# WHAT YOU ARE ASKED TO DO:
Please reproduce all the data exactly as written and omit the pictures.

╭─ EXERCISE DATA

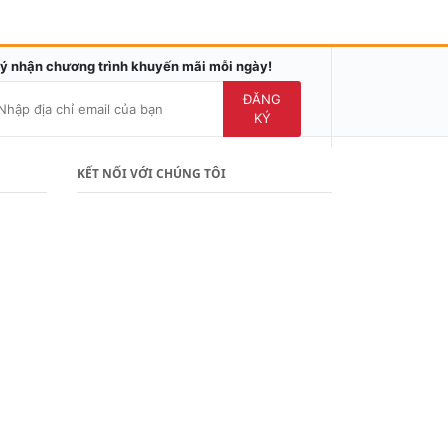
ý nhận chương trình khuyến mãi mỗi ngày!
ĐĂNG
KÝ
KẾT NỐI VỚI CHÚNG TÔI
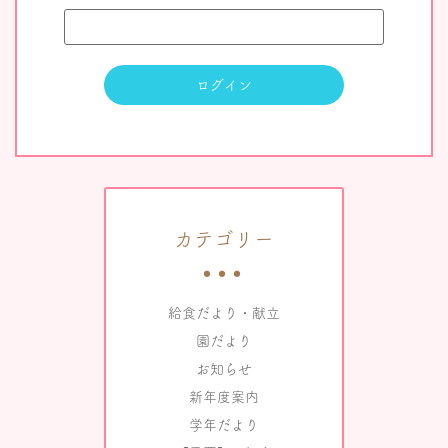
カテゴリー
給食だより・献立
園だより
お知らせ
新年度案内
学年だより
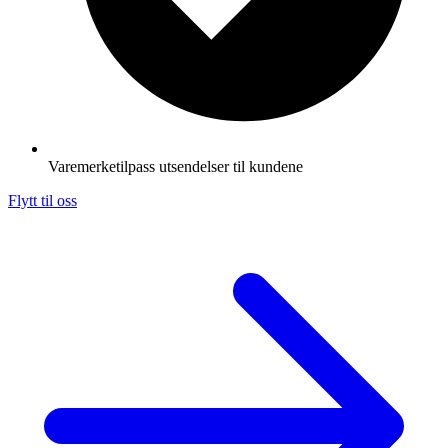
Varemerketilpass utsendelser til kundene
Flytt til oss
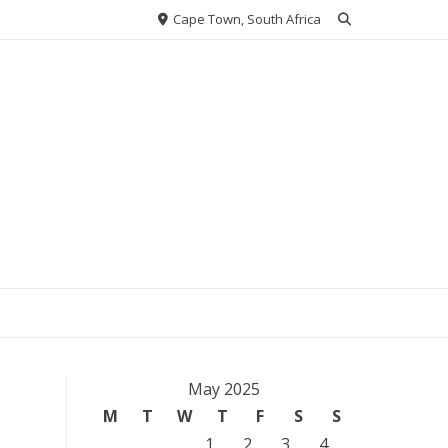
Cape Town, South Africa
May 2025
M
T
W
T
F
S
S
1
2
3
4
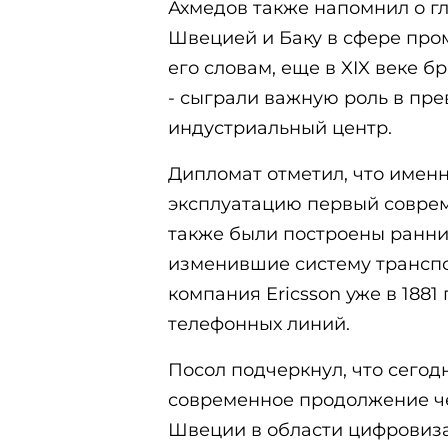
Ахмедов также напомнил о г
Швецией и Баку в сфере про
его словам, еще в XIX веке б
- сыграли важную роль в пр
индустриальный центр.
Дипломат отметил, что именно
эксплуатацию первый соврем
также были построены ранни
изменившие систему транспо
компания Ericsson уже в 1881
телефонных линий.
Посол подчеркнул, что сегод
современное продолжение ч
Швеции в области цифровиза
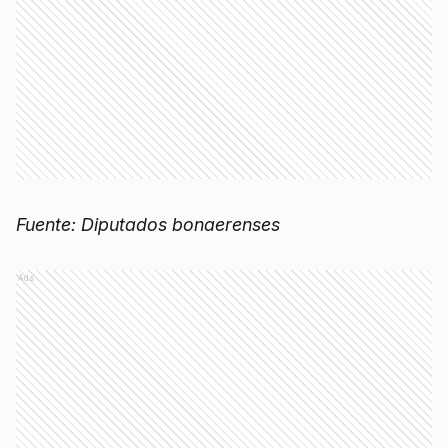
Fuente: Diputados bonaerenses
Ads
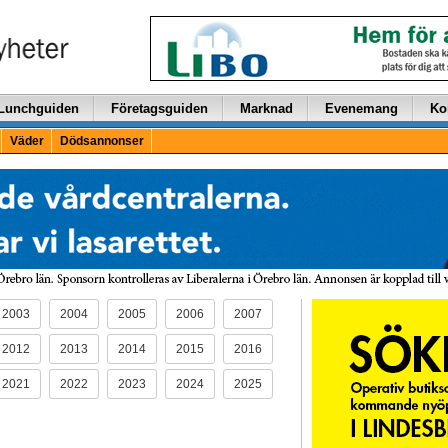
Lunchguiden
Företagsguiden
Marknad
Evenemang
Ko
Väder
Dödsannonser
2003
2004
2005
2006
2007
2012
2013
2014
2015
2016
2021
2022
2023
2024
2025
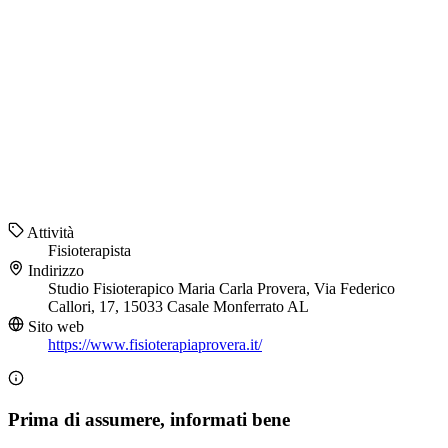
Attività
Fisioterapista
Indirizzo
Studio Fisioterapico Maria Carla Provera, Via Federico
Callori, 17, 15033 Casale Monferrato AL
Sito web
https://www.fisioterapiaprovera.it/
Prima di assumere, informati bene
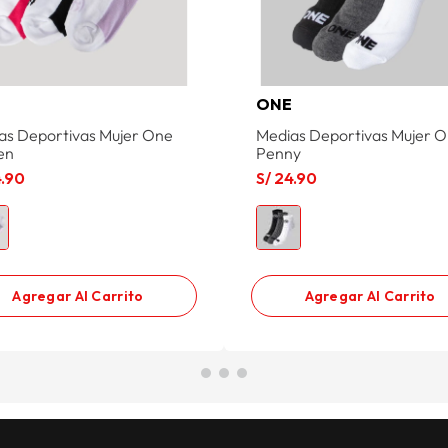
E
ONE
as Deportivas Mujer One
Medias Deportivas Mujer 
en
Penny
4
.
90
S/
24
.
90
Agregar Al Carrito
Agregar Al Carrito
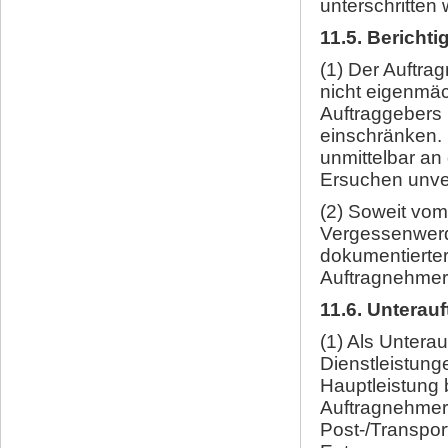
unterschritte
11.5. Bericht
(1) Der Auftrag
nicht eigenmä
Auftraggebers 
einschränken. 
unmittelbar an
Ersuchen unver
(2) Soweit vom
Vergessenwerde
dokumentierter
Auftragnehmer 
11.6. Unterau
(1) Als Untera
Dienstleistung
Hauptleistung 
Auftragnehmer 
Post-/Transpor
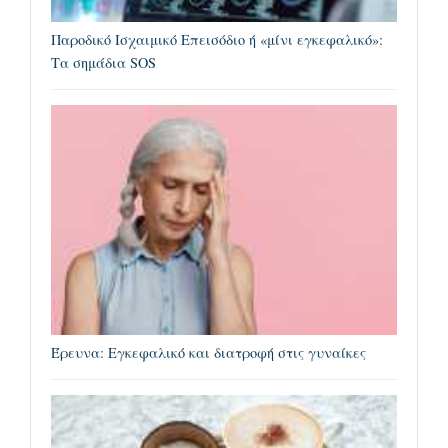
Παροδικό Ισχαιμικό Επεισόδιο ή «μίνι εγκεφαλικό»:
Τα σημάδια SOS
Έρευνα: Εγκεφαλικό και διατροφή στις γυναίκες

╰─

# EXERCISE RESULT:
ý nhận chương trình khuyến mãi mỗi ngày!
ĐĂNG
KÝ
KẾT NỐI VỚI CHÚNG TÔI
カテゴリー
給食だより・献立
園だより
お知らせ
新年度案内
学年だより
Varemerketilpass utsendelser til kundene
Flytt til oss
Cape Town, South Africa
May 2025
M
T
W
T
F
S
S
1
2
3
4
Ахмедов также напомнил о г
Швецией и Баку в сфере про
его словам, еще в XIX веке б
- сыграли важную роль в пр
индустриальный центр.
Дипломат отметил, что именно
эксплуатацию первый соврем
также были построены ранни
изменившие систему транспо
компания Ericsson уже в 1881
телефонных линий.
Посол подчеркнул, что сегод
современное продолжение ч
Швеции в области цифровиза
Fuente: Diputados bonaerenses
Ads
Lunchguiden
Företagsguiden
Marknad
Evenemang
Ko
Väder
Dödsannonser
2003
2004
2005
2006
2007
2012
2013
2014
2015
2016
2021
2022
2023
2024
2025
Attività
Fisioterapista
Indirizzo
Studio Fisioterapico Maria Carla Provera, Via Federico
Callori, 17, 15033 Casale Monferrato AL
Sito web
https://www.fisioterapiaprovera.it/
Prima di assumere, informati bene
E
ONE
as Deportivas Mujer One
Medias Deportivas Mujer 
en
Penny
4
.
90
S/
24
.
90
Agregar Al Carrito
Agregar Al Carrito
unterschritte
11.5. Bericht
(1) Der Auftrag
nicht eigenmä
Auftraggebers 
einschränken. 
unmittelbar an
Ersuchen unver
(2) Soweit vom
Vergessenwerde
dokumentierter
Auftragnehmer 
11.6. Unterau
(1) Als Untera
Dienstleistung
Hauptleistung 
Auftragnehmer 
Post-/Transpor
Παροδικό Ισχαιμικό Επεισόδιο ή «μίνι εγκεφαλικό»:
Τα σημάδια SOS
Έρευνα: Εγκεφαλικό και διατροφή στις γυναίκες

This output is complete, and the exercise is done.